El turismo espacial suborbital ha evolucionado notablemente en la última década. Desde el mítico vuelo inaugural de New Shepard en 2015, Blue Origin ha transportado a decenas de personas, incluidas figuras mediáticas y pioneros de la industria. La cápsula de la compañía, completamente automatizada, permite que los pasajeros disfruten de vistas panorámicas de la Tierra a través de sus grandes ventanales, en un entorno controlado y seguro. El lanzamiento y aterrizaje vertical del cohete refuerzan la apuesta de Blue Origin por la reutilización, una tendencia que comparte con SpaceX, aunque esta última opera principalmente en vuelos orbitales y misiones de carga y tripulación para la NASA.

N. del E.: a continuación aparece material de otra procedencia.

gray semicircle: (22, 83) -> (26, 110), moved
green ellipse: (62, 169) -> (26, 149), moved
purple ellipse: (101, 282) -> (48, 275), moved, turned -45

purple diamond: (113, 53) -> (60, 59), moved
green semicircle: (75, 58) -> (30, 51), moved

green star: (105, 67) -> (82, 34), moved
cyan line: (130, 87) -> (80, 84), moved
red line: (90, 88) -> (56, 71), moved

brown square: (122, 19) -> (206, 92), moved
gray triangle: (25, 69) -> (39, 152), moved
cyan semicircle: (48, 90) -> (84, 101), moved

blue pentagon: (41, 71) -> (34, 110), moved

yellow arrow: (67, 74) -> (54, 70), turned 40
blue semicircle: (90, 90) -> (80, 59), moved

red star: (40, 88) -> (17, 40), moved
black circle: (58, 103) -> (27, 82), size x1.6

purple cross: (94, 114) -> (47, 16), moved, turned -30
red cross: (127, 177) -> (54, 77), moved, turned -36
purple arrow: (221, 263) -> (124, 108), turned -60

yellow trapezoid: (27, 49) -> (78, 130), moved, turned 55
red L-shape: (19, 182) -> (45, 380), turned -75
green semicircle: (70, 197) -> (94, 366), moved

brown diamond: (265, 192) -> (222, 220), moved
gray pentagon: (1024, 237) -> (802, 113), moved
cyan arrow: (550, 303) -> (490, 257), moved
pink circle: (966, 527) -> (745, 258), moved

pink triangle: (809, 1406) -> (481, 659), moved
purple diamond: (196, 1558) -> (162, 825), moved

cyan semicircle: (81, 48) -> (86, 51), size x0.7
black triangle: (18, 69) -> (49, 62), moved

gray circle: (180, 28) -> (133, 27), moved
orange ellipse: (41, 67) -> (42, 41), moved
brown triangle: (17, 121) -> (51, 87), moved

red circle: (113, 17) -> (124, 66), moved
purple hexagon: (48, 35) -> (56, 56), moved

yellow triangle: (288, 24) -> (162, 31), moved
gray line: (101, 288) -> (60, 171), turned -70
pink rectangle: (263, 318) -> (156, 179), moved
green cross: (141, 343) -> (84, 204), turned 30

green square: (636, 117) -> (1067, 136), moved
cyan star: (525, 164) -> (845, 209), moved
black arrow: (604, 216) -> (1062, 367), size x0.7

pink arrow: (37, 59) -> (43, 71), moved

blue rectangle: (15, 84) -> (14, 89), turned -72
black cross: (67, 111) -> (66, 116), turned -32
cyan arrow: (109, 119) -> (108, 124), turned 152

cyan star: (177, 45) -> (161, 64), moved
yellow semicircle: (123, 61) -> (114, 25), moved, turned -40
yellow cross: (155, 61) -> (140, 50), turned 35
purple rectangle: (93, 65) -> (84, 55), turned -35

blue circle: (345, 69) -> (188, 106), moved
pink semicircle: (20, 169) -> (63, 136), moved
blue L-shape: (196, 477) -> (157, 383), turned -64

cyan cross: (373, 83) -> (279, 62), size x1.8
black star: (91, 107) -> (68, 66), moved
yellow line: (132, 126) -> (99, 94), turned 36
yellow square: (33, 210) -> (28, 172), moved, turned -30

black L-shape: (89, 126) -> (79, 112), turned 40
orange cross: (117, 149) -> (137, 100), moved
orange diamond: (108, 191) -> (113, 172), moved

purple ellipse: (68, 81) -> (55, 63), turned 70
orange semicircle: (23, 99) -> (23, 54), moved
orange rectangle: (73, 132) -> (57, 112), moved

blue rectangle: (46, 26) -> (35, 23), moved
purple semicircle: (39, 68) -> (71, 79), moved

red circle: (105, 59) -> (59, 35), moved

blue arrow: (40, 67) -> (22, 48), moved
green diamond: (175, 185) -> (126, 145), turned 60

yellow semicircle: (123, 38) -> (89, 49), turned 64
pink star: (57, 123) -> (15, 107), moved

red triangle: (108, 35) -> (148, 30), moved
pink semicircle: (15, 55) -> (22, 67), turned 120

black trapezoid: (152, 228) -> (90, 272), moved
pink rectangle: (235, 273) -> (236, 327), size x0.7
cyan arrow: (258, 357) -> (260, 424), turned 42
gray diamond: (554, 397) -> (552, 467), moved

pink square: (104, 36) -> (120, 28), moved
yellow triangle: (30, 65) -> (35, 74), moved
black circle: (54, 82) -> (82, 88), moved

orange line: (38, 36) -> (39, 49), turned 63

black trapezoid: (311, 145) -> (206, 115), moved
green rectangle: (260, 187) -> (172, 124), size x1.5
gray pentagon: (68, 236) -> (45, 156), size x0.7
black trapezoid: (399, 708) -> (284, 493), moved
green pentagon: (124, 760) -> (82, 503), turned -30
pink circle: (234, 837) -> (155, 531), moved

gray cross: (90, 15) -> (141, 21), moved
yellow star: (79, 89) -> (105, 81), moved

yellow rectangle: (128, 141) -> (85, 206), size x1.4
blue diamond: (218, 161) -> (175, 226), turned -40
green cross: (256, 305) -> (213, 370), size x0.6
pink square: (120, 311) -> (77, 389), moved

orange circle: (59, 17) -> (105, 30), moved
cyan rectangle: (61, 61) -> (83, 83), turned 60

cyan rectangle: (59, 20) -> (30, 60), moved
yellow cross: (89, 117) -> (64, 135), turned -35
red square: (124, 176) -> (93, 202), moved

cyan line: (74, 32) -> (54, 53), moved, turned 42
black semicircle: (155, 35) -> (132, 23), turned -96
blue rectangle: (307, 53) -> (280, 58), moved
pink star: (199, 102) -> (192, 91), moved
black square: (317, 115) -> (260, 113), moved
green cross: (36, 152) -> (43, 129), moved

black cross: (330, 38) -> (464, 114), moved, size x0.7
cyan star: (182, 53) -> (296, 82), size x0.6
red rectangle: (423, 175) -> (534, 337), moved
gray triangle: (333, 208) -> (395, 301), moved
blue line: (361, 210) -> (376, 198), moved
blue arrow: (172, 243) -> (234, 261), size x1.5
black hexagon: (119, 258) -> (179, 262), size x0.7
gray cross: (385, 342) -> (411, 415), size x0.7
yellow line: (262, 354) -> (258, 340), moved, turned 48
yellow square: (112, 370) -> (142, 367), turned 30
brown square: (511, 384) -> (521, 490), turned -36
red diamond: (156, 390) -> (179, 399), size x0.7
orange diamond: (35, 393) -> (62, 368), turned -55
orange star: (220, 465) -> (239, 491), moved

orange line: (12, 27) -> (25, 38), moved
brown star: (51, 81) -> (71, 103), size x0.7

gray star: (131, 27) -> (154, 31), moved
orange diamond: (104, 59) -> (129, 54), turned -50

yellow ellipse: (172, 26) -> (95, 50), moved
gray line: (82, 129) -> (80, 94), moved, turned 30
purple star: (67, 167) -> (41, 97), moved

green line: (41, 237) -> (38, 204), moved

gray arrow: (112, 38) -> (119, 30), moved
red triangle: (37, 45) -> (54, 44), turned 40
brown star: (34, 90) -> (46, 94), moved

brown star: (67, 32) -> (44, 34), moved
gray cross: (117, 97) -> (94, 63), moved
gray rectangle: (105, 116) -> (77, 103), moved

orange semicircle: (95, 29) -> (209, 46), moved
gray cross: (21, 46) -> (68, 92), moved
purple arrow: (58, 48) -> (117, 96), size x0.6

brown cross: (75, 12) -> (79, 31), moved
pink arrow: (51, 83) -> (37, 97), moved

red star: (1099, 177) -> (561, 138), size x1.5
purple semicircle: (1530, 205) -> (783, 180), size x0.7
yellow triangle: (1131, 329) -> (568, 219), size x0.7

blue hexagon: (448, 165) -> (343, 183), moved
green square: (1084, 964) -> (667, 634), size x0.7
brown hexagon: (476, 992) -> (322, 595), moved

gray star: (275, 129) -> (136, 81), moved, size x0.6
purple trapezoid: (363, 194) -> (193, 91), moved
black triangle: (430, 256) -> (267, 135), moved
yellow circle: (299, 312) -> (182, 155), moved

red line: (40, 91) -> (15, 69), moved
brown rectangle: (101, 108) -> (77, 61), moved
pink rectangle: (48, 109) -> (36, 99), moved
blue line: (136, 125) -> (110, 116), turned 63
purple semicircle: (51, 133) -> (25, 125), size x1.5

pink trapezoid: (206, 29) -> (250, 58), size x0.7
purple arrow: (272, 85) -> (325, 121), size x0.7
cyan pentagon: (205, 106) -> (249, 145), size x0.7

Mientras tanto, la competencia en el sector espacial privado no cesa. SpaceX, de Elon Musk, continúa cosechando éxitos con sus misiones tripuladas a la Estación Espacial Internacional y experimentos con su gigantesco cohete Starship, orientado a la exploración lunar y marciana. En Europa, la empresa española PLD Space ha efectuado recientemente el primer vuelo de su microlanzador suborbital Miura 1, abriendo la puerta a futuras operaciones comerciales y posicionando a España en el mapa de acceso independiente al espacio. Por su parte, la NASA sigue avanzando en el programa Artemis, con el objetivo de devolver astronautas a la superficie lunar y establecer una presencia sostenible, apoyándose en alianzas con empresas privadas como Blue Origin.

El éxito del vuelo NS-25 de Blue Origin subraya la madurez alcanzada por la industria del turismo espacial suborbital y anticipa un futuro donde la experiencia de contemplar la curvatura de la Tierra y disfrutar de la microgravedad dejará de ser un privilegio exclusivo de astronautas profesionales. Con cada misión, la frontera entre la ciencia ficción y la realidad se difumina un poco más, abriendo nuevas oportunidades tanto para el negocio como para la ciencia y la exploración.